Stored items

--- START ---

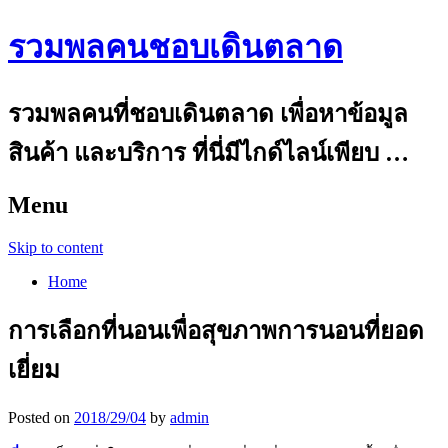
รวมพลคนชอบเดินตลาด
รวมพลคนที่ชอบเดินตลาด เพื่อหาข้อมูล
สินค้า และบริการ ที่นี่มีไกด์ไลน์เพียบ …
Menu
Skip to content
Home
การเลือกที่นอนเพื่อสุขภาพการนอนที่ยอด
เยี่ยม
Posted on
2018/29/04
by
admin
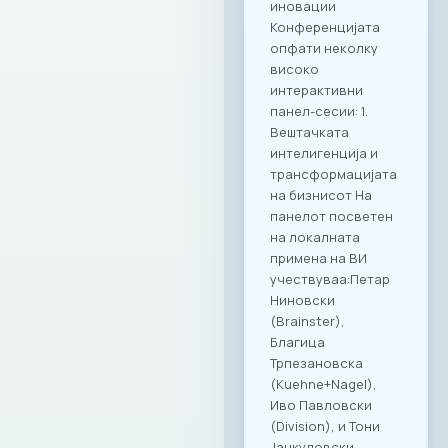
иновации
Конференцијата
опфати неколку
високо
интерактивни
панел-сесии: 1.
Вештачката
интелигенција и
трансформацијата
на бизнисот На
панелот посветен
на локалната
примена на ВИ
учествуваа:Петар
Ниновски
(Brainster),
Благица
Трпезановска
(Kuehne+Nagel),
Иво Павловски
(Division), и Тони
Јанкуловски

--- END ---
--- START ---

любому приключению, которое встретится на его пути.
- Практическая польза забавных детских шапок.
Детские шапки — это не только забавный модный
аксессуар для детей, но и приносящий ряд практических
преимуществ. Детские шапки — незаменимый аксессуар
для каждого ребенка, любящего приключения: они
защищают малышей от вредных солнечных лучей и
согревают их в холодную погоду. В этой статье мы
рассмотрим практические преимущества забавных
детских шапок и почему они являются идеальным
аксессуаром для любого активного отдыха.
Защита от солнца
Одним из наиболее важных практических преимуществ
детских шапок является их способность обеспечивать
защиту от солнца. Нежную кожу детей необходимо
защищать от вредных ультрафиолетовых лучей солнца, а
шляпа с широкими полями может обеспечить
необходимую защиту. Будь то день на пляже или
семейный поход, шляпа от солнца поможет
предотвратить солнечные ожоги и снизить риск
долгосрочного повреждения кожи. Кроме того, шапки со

--- END ---

*GOAL OF THE EXERCISE:* Each line above from the one with "Конференцијата" up to and including the one with "Јанкуловски" must be set down exactly, and no line outside that span may appear.

*THE ANSWER:*
Конференцијата
опфати неколку
високо
интерактивни
панел-сесии: 1.
Вештачката
интелигенција и
трансформацијата
на бизнисот На
панелот посветен
на локалната
примена на ВИ
учествуваа:Петар
Ниновски
(Brainster),
Благица
Трпезановска
(Kuehne+Nagel),
Иво Павловски
(Division), и Тони
Јанкуловски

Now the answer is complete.